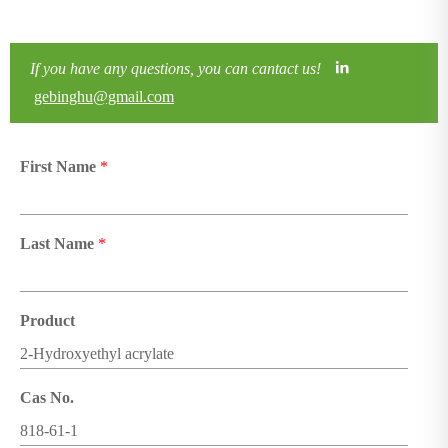
If you have any questions, you can cantact us!
gebinghu@gmail.com
First Name
*
Last Name
*
Product
Cas No.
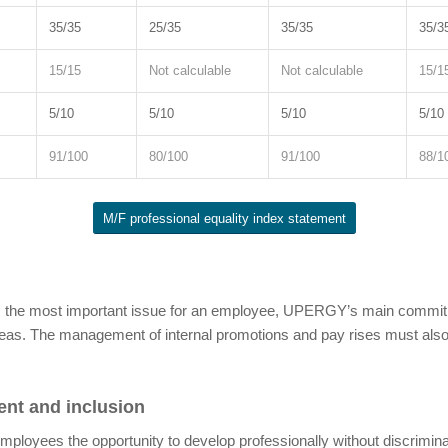
35/35
25/35
35/35
35/3
15/15
Not calculable
Not calculable
15/1
5/10
5/10
5/10
5/10
91/100
80/100
91/100
88/1
M/F professional equality index statement
is the most important issue for an employee, UPERGY’s main commitme
reas. The management of internal promotions and pay rises must also
ment and inclusion
mployees the opportunity to develop professionally without discrimina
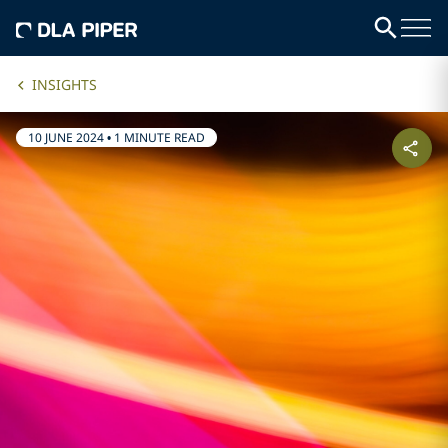
INSIGHTS
10 JUNE 2024
•
1 MINUTE READ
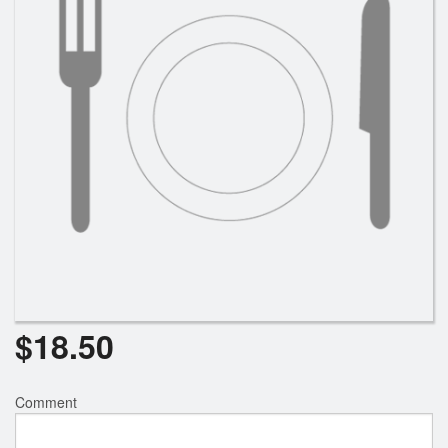
$
18.50
Comment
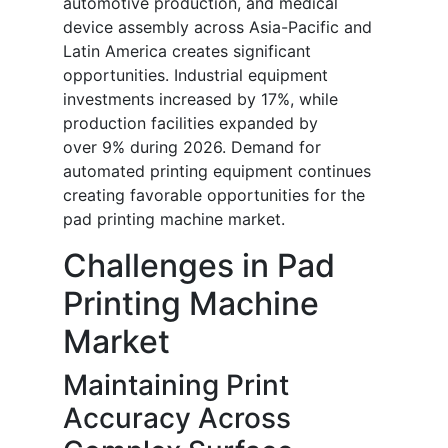
automotive production, and medical
device assembly across Asia-Pacific and
Latin America creates significant
opportunities. Industrial equipment
investments increased by 17%, while
production facilities expanded by
over 9% during 2026. Demand for
automated printing equipment continues
creating favorable opportunities for the
pad printing machine market.
Challenges in Pad
Printing Machine
Market
Maintaining Print
Accuracy Across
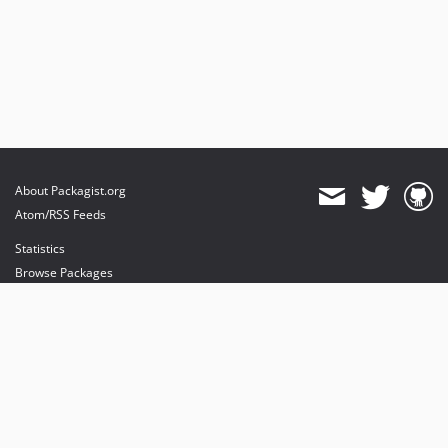
About Packagist.org
Atom/RSS Feeds
Statistics
Browse Packages
API
Mirrors
Status
Dashboard
provides maintenance and hosting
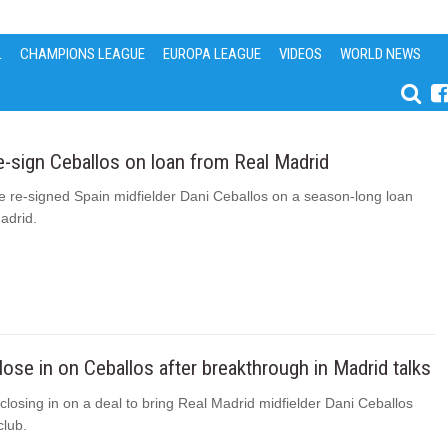
L
CHAMPIONS LEAGUE
EUROPA LEAGUE
VIDEOS
WORLD NEWS
e-sign Ceballos on loan from Real Madrid
e re-signed Spain midfielder Dani Ceballos on a season-long loan
adrid.
lose in on Ceballos after breakthrough in Madrid talks
closing in on a deal to bring Real Madrid midfielder Dani Ceballos
club.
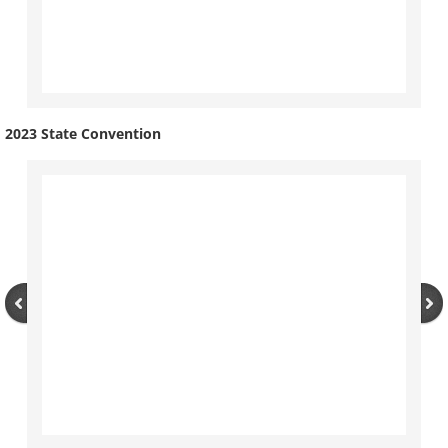
The Torch
Photos
2023 State Convention
Service
Awards
Convention
State
Convention Tests
National
Campaign Corner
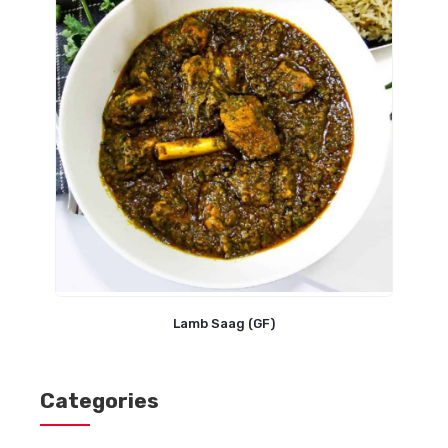
Lamb Saag (GF)
Categories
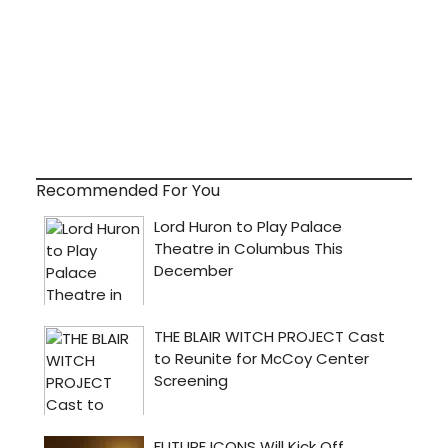
Recommended For You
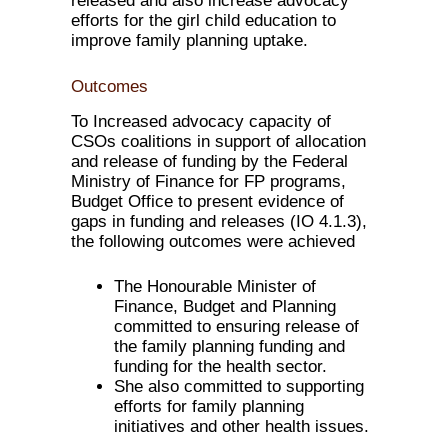
released and also increase advocacy
efforts for the girl child education to
improve family planning uptake.
Outcomes
To Increased advocacy capacity of
CSOs coalitions in support of allocation
and release of funding by the Federal
Ministry of Finance for FP programs,
Budget Office to present evidence of
gaps in funding and releases (IO 4.1.3),
the following outcomes were achieved
The Honourable Minister of
Finance, Budget and Planning
committed to ensuring release of
the family planning funding and
funding for the health sector.
She also committed to supporting
efforts for family planning
initiatives and other health issues.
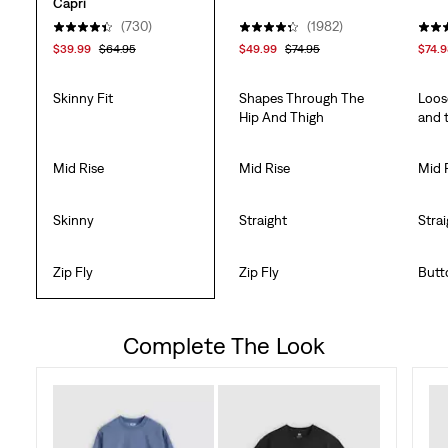
Capri
(730)
(1982)
$39.99
$64.95
$49.99
$74.95
$74.
Skinny Fit
Shapes Through The
Loos
Hip And Thigh
and 
Mid Rise
Mid Rise
Mid 
Skinny
Straight
Stra
Zip Fly
Zip Fly
Butt
Complete The Look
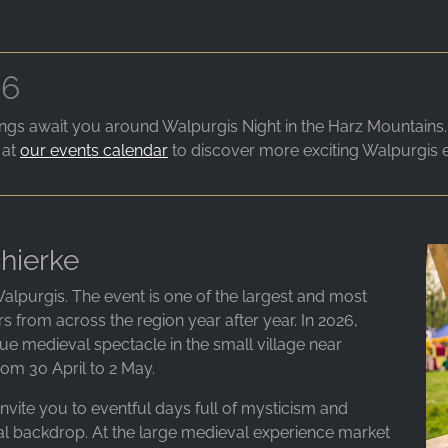
26
gs await you around Walpurgis Night in the Harz Mountains. Th
 at
our events calendar
to discover more exciting Walpurgis 
hierke
alpurgis. The event is one of the largest and most
ors from across the region year after year. In 2026,
ue medieval spectacle in the small village near
om 30 April to 2 May.
nvite you to eventful days full of mysticism and
l backdrop. At the large medieval experience market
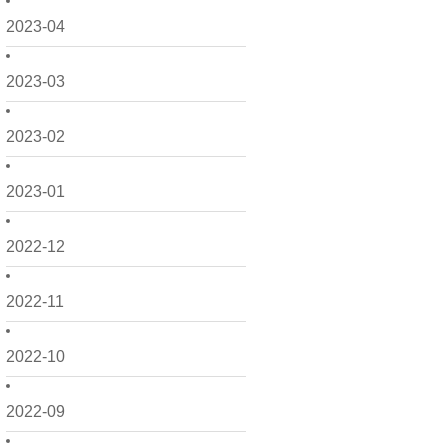
2023-04
2023-03
2023-02
2023-01
2022-12
2022-11
2022-10
2022-09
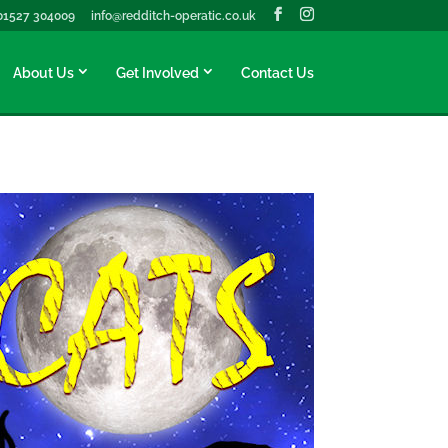
01527 304009
info@redditch-operatic.co.uk
About Us
Get Involved
Contact Us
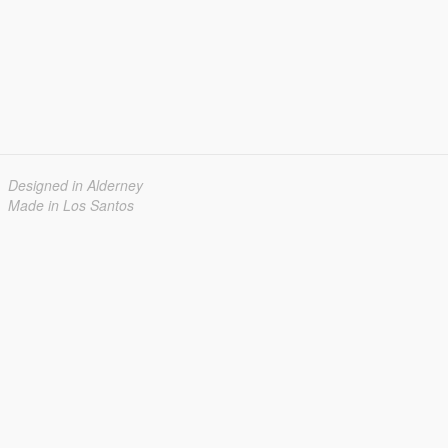
Designed in Alderney
Made in Los Santos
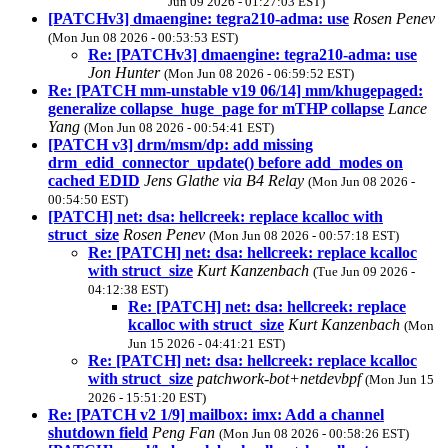
Jun 09 2026 - 01:27:03 EST)
[PATCHv3] dmaengine: tegra210-adma: use
Rosen Penev
(Mon Jun 08 2026 - 00:53:53 EST)
Re: [PATCHv3] dmaengine: tegra210-adma: use
Jon Hunter
(Mon Jun 08 2026 - 06:59:52 EST)
Re: [PATCH mm-unstable v19 06/14] mm/khugepaged:
generalize collapse_huge_page for mTHP collapse
Lance
Yang
(Mon Jun 08 2026 - 00:54:41 EST)
[PATCH v3] drm/msm/dp: add missing
drm_edid_connector_update() before add_modes on
cached EDID
Jens Glathe via B4 Relay
(Mon Jun 08 2026 -
00:54:50 EST)
[PATCH] net: dsa: hellcreek: replace kcalloc with
struct_size
Rosen Penev
(Mon Jun 08 2026 - 00:57:18 EST)
Re: [PATCH] net: dsa: hellcreek: replace kcalloc
with struct_size
Kurt Kanzenbach
(Tue Jun 09 2026 -
04:12:38 EST)
Re: [PATCH] net: dsa: hellcreek: replace
kcalloc with struct_size
Kurt Kanzenbach
(Mon
Jun 15 2026 - 04:41:21 EST)
Re: [PATCH] net: dsa: hellcreek: replace kcalloc
with struct_size
patchwork-bot+netdevbpf
(Mon Jun 15
2026 - 15:51:20 EST)
Re: [PATCH v2 1/9] mailbox: imx: Add a channel
shutdown field
Peng Fan
(Mon Jun 08 2026 - 00:58:26 EST)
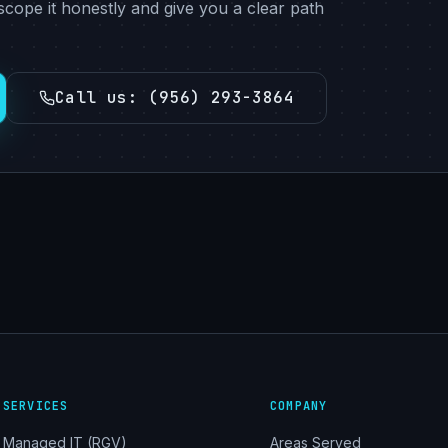
scope it honestly and give you a clear path
Call us
:
(956) 293-3864
SERVICES
COMPANY
Managed IT (RGV)
Areas Served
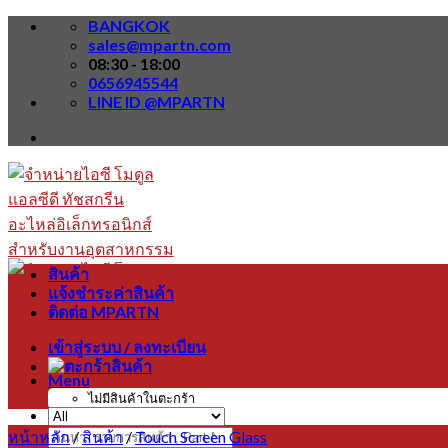
Skip
BANGKOK
to
sales@mpartn.com
content
08:30 - 18:00
0656945544
LINE ID @MPARTN
สินค้า
แจ้งชำระค่าสินค้า
ติดต่อ MPARTN
เข้าสู่ระบบ / ลงทะเบียน
Menu
ไม่มีสินค้าในตะกร้า
หน้าหลัก
/
สินค้า
/
Touch Screen Glass
ค้นหา:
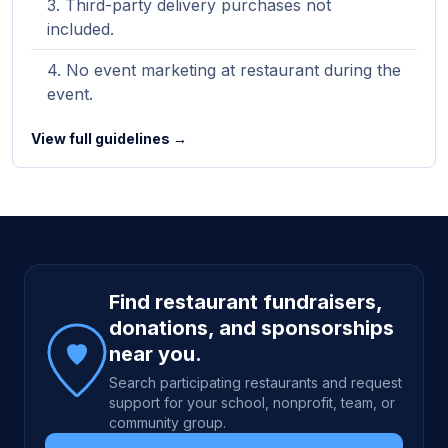
Third-party delivery purchases not
included.
No event marketing at restaurant during the
event.
View full guidelines →
Site footer
Find restaurant fundraisers,
donations, and sponsorships
near you.
Search participating restaurants and request
support for your school, nonprofit, team, or
community group.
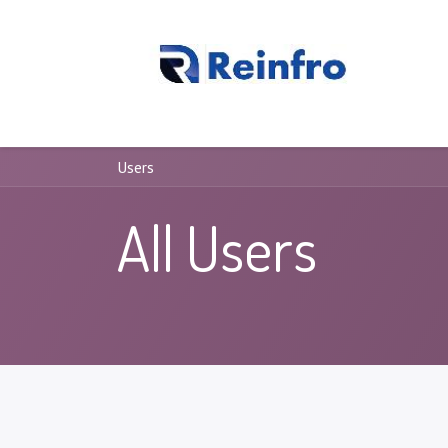
REINFRO
Our Processes
About Us
Contact us
Users
All Users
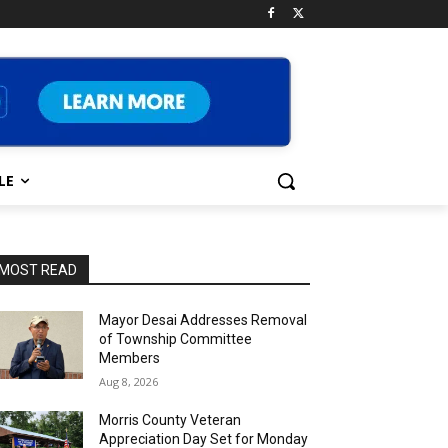
LE
MOST READ
Mayor Desai Addresses Removal
of Township Committee
Members
Aug 8, 2026
Morris County Veteran
Appreciation Day Set for Monday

Task requirements - What lines in the material above hold the string "kcalloc"? List them.

Task solution -
[PATCH] net: dsa: hellcreek: replace kcalloc with
Re: [PATCH] net: dsa: hellcreek: replace kcalloc
kcalloc with struct_size
Re: [PATCH] net: dsa: hellcreek: replace kcalloc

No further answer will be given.